What is AR? You ask me while you stare with your device in my blue device… (I’m sorry for this Becquer)

AR is one of these terms everyone speaks about, but still, it hasn’t a precise meaning, which, if you think about it, it reveals some questions:
While we have grown accustomed to reading about AR, are we capable of defining it? We have some clear images of what constitutes AR, but, are we even sure what is not considered AR? At first, AR may look like a simple term: Augmented Reality. It seems that we are talking about just everything that augments, that ads some information to the real world, are we?
The problem starts with what we mean by “add” and continues with what we mean by “reality.”

The most straightforward AR application that comes to mind is probably Pokemon GO , where we have images of the real world being captured by the device’s camera while an (often) cute creature is drawn playfully over our world.

But in the same APP, we also have a more diffused kind of AR, its ability to gamify the map: Pokemon GO converts into a game map just by adding some information on top of your standard chart: This old bus station is now a Pokemon stop, that school, now, a Pokemon gym.

Niantic (property of Google) implemented this map gamification on Pokemon GO’s big brother, Ingress, and ported to its next game as the main feature. (As a curiosity, Google Maps had a joke for its April fool’s day 2014, where Google overran the charts with Pokemons that could be captured by the user. Which probably makes this one of the most rewarding Aprils fools jokes in history if we have into account what may have come out from it).

In Pokemon GO, the augments are a layer of virtual items, creatures and places on top of the reality, which is itself more abstract: is video feedback reality? It seems so. And what about location feedback? If we adhere to our previous definition, both features are augmenting reality. In fact, Ingress only had this reality map representation layer and was still considered an AR application.

In the last few years, we have been talking about haptic feedback, a device’s ability to transmit information through the touch sense . We can see examples of this in devices like the Steam controller, the Taptic Engine in the iPhone 7, the Switch’s Joy-Cons, and the newer PlayStation5’s DualSense.
The steam controller represented the sensation of virtual interfaces as real ones (like the click of a mouse wheel) to your thumb.
The iPhone home button was so well done that, I had to turn it off and show my colleagues how the click disappears to truly make them believe that it was haptic feedback and not a real one.
The Nintendo Switch had a game based on haptics being so precise that it could simulate a box with marbles inside and the player would be able to guess how many were just by the feel.

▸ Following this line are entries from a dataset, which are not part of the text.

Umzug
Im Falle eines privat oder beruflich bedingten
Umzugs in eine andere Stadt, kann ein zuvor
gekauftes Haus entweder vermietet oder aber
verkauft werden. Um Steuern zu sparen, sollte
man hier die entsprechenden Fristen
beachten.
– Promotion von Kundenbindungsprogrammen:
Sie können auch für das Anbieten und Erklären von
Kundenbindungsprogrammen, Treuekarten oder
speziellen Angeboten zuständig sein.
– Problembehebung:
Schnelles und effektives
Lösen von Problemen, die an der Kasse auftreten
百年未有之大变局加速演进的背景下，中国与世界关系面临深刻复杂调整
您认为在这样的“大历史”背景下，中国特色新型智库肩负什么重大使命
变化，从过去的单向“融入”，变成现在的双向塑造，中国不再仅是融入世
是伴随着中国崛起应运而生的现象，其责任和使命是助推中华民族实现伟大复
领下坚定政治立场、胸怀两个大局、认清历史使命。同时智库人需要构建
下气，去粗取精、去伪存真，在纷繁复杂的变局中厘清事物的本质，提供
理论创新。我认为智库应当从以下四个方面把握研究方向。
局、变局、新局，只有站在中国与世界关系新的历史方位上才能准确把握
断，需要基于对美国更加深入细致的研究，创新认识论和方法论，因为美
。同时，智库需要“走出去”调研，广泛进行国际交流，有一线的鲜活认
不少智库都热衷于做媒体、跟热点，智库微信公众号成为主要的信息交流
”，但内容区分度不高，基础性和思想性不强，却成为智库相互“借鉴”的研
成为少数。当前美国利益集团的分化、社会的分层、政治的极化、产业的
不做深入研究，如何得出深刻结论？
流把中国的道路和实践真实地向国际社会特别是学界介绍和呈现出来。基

And the new PlayStation controller moved this concept even more to the mainstream by adding a similar precise haptic feedback and adding haptics to its trigger-buttons. Imagine being able to identify each weapon immediately, not by looking at the small icon at the bottom of the screen, but with the trigger’s haptic response (as seen in the famous Fortnite).

All these examples of augmented feelings produced by the haptics could add a layer of extra information on top of the reality. For example, an AR product design system where the designer wears AR glasses and haptic gloves for simultaneously design and feel the ergonomics.

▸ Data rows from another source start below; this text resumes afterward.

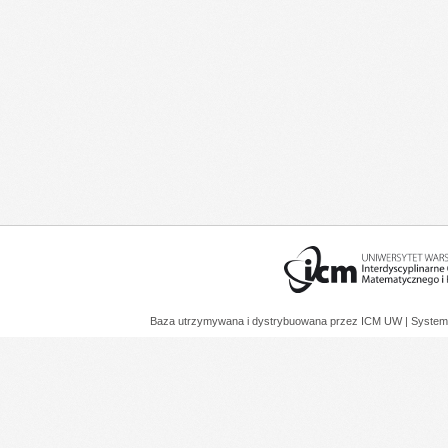
Baza utrzymywana i dystrybuowana przez
ICM UW
| System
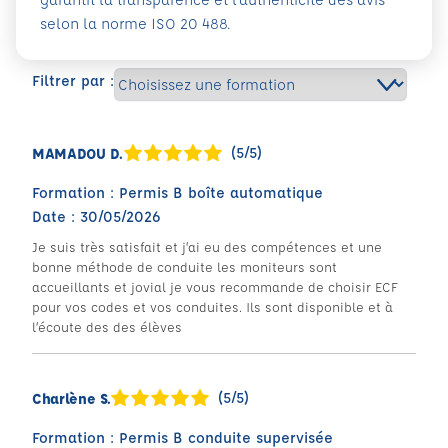
selon la norme ISO 20 488.
Filtrer par :
(5/5)
MAMADOU D.
Formation : Permis B boîte automatique
Date : 30/05/2026
Je suis très satisfait et j’ai eu des compétences et une
bonne méthode de conduite les moniteurs sont
accueillants et jovial je vous recommande de choisir ECF
pour vos codes et vos conduites. Ils sont disponible et à
l’écoute des des élèves
(5/5)
Charlène S.
Formation : Permis B conduite supervisée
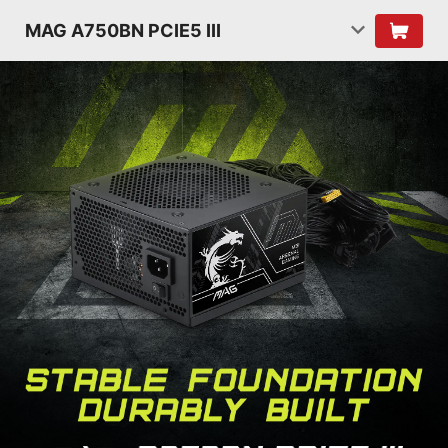
MAG A750BN PCIE5 III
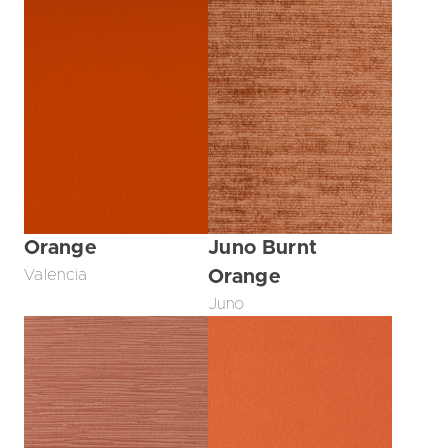
Orange
Juno Burnt
Valencia
Orange
Juno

And the things go over and over, because now as we speak of AR glasses, are not those more like VR glasses?

Great, now we should talk about VR…and MR…and probably XR too!

But those are topics to talk about another day. Today, we are getting to the conclusion of our small trip around AR, which is that many things are technically considered AR. Still, our perception as consumers may be quite different from those that are building the product. In this case, we probably should ask ourselves just two questions:

1) Is the system’s reality a useful representation to our interests (regardless of whether these interests are didactic, ludic, or productive)?

2) And, in the same way, is the augment enough for these interests?